I’m sure you all know what I’m talking about when I say a good majority of people are constantly on their cell phones, absorbed into technology like zombies. Strolling around the mall, walking on the sidewalk, at the gym, right before they go to bed at night and as soon as they wake up in the morning. Smart phones have taken over people’s lives, it’s the sad truth. As they stare down at whatever device is in their hands, all I can do is shake my head at them and walk on.
It has become a major issue, the fact that a lot of people are so reliant on technology that they feel the need to always be connected to the internet and to share every single picture or event that happens to them. We all know people like this, and become really annoying after a while. How do they even have enough time to post 30 Facebook statuses in one day? Whose attention are they trying to get with all these messages? And what’s the point really?
I think the whole downward spiral of face-to-face communication all began with texting. It gave people the ability to keep two separate conversations going at once; one with the person in front of their face, and one with a person anywhere in the world. It was convenient, easy to use, and best of all it provided instant feedback – something that has become more difficult for people to live without. Today, the same still holds true, sometimes rising to a more serious level.
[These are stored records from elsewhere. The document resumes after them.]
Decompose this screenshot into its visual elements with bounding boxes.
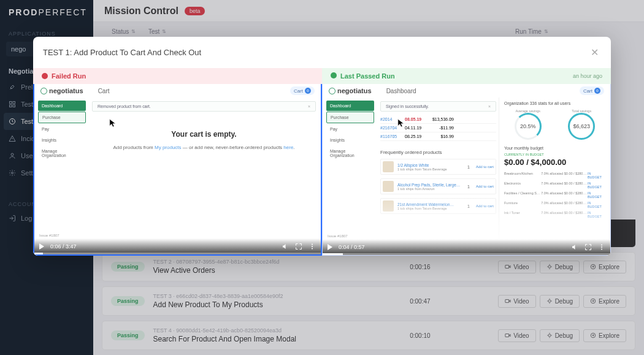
table-row: #11670508.25.19$16.99 — [380, 132, 496, 141]
toast: Signed in successfully.× — [380, 101, 496, 112]
nav-purchase: Purchase — [38, 112, 86, 123]
issue-label: Issue #1807 — [328, 234, 348, 238]
modal-overlay[interactable]: TEST 1: Add Product To Cart And Check Ou… — [0, 0, 644, 355]
nav-manage: Manage Organization — [38, 146, 86, 161]
svg-point-17 — [312, 246, 313, 247]
volume-icon[interactable] — [571, 243, 578, 251]
svg-point-20 — [601, 246, 602, 248]
passed-header: Last Passed Run an hour ago — [322, 68, 611, 84]
budget-line: Furniture7.0% allocated $0.00 / $280.00I… — [504, 200, 605, 210]
budget-line: Electronics7.0% allocated $0.00 / $280.0… — [504, 180, 605, 190]
nav-dashboard: Dashboard — [38, 101, 86, 111]
play-icon[interactable] — [39, 243, 44, 250]
donut-chart-icon: 20.5% — [515, 113, 542, 140]
negotiatus-logo: negotiatus — [329, 87, 372, 94]
close-icon[interactable]: ✕ — [588, 44, 601, 61]
more-icon[interactable] — [309, 243, 316, 250]
svg-point-16 — [312, 244, 313, 245]
product-thumb-icon — [383, 161, 394, 172]
nav-pay: Pay — [38, 124, 86, 134]
failed-video[interactable]: negotiatus Cart Cart0 Dashboard Purchase… — [33, 84, 322, 256]
more-icon[interactable] — [598, 243, 605, 251]
svg-point-19 — [601, 245, 602, 246]
product-item: 1/2 Allspice White1 tub ships from Tatum… — [380, 159, 496, 175]
budget-line: Facilities / Cleaning Supplies7.0% alloc… — [504, 190, 605, 200]
nav-manage: Manage Organization — [326, 146, 374, 161]
empty-cart-title: Your cart is empty. — [92, 130, 316, 139]
seek-bar[interactable] — [323, 253, 610, 255]
logo-mark-icon — [329, 88, 335, 94]
toast: Removed product from cart.× — [92, 101, 316, 112]
cart-chip: Cart0 — [290, 86, 315, 95]
video-time: 0:04 / 0:57 — [339, 244, 365, 250]
nav-dashboard: Dashboard — [326, 101, 374, 111]
pass-dot-icon — [331, 72, 337, 78]
cart-chip: Cart0 — [580, 86, 604, 95]
product-item: 21st Amendment Watermelon…1 tub ships fr… — [380, 198, 496, 214]
video-time: 0:06 / 3:47 — [50, 243, 77, 250]
seek-bar[interactable] — [34, 253, 321, 254]
failed-pane: Failed Run negotiatus Cart Cart0 Dashboa… — [33, 68, 322, 256]
logo-mark-icon — [40, 88, 47, 94]
app-nav: Dashboard Purchase Pay Insights Manage O… — [323, 97, 375, 239]
budget-line: Breakroom/Kitchen7.0% allocated $0.00 / … — [504, 170, 605, 180]
fullscreen-icon[interactable] — [295, 243, 302, 250]
close-icon: × — [308, 104, 310, 109]
app-nav: Dashboard Purchase Pay Insights Manage O… — [34, 97, 87, 239]
section-heading: Frequently ordered products — [380, 150, 496, 155]
failed-header: Failed Run — [33, 68, 322, 84]
empty-cart-sub: Add products from My products — or add n… — [92, 145, 316, 150]
svg-point-18 — [312, 248, 313, 250]
issue-label: Issue #1807 — [39, 234, 59, 237]
passed-pane: Last Passed Run an hour ago negotiatus D… — [322, 68, 611, 256]
passed-video[interactable]: negotiatus Dashboard Cart0 Dashboard Pur… — [322, 84, 611, 256]
modal-title: TEST 1: Add Product To Cart And Check Ou… — [43, 48, 201, 57]
donut-chart-icon: $6,623 — [568, 113, 595, 140]
fail-dot-icon — [42, 73, 48, 79]
nav-insights: Insights — [38, 135, 86, 145]
nav-insights: Insights — [326, 135, 374, 145]
nav-pay: Pay — [326, 124, 374, 134]
product-thumb-icon — [383, 200, 394, 212]
table-row: #21670404.11.19-$11.99 — [380, 124, 496, 132]
negotiatus-logo: negotiatus — [40, 87, 83, 94]
nav-purchase: Purchase — [326, 112, 374, 123]
product-item: Alcohol Prep Pads, Sterile, Large…1 tub … — [380, 178, 496, 194]
test-detail-modal: TEST 1: Add Product To Cart And Check Ou… — [33, 37, 611, 256]
breadcrumb: Dashboard — [386, 88, 416, 94]
svg-point-21 — [601, 249, 602, 250]
breadcrumb: Cart — [98, 88, 110, 94]
product-thumb-icon — [383, 181, 394, 192]
fullscreen-icon[interactable] — [585, 243, 592, 251]
budget-line: Ink / Toner7.0% allocated $0.00 / $280.0… — [504, 210, 605, 219]
volume-icon[interactable] — [282, 243, 289, 250]
table-row: #201408.05.19$13,536.09 — [380, 115, 496, 124]
stats-panel: Organization 336 stats for all users Ave… — [499, 97, 610, 239]
modal-header: TEST 1: Add Product To Cart And Check Ou… — [33, 37, 611, 68]
play-icon[interactable] — [328, 244, 332, 250]
close-icon: × — [488, 104, 491, 109]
Quite frankly, I think texting is terrible. I would much rather see someone face-to-face or at the very least call them on the phone rather than text them. Unlike texting, verbal communication provides so much more emotion and feeling that texting can’t provide (but tries to with the use of emoji’s). Also, texting can be taken many different ways, which can end in arguments or major miscommunications. I do admit, it is convenient, but that’s where the positives end.
As sort of a snowball effect (speaking of, how ‘bout this weather), manners and proper etiquette have gone out the window along with face-to-face communication skills. It’s rare that I can count on people to be on time to events because everyone has resorted to being “fashionably late,” which I don’t think is very fashionable at all. When I visit a store or a restaurant, it’s rare to see employees my age looking at me when they talk to me, being proficient in the work they do, or providing customer service when I have a question or a problem. Now that could be the fact that it’s a little bit awkward to treat a customer that is your age the same as an adult customer, but those kinds of situations are something we need to get more acquainted with as younger generations start to become the primary job holders.
But contrary to everything that is going on in the world, I think chivalry isn’t dead. I’ve seen signs that there is hope. People still hold the door for me, occasionally, and sometimes I hear the words “please,” “excuse me” and “thank you” as I ride the bus around campus. These are little things, but sometimes it’s the little things that make a big difference, and these little things are a good start to getting better at face-to-face communication.
I hope those who read this can see that technology and our cell phones are pulling us farther away from each other. So put away your phone for a little while, don’t worry about who might send you a video of a cute kitten chasing its tail in the next hour. Other people can wait while you enjoy yourself. It’s not your job to respond to everything thrown at you 5 seconds after it happens. So put away your phone, look up, smile, and take a deep breath and take it all in. Welcome to the real world.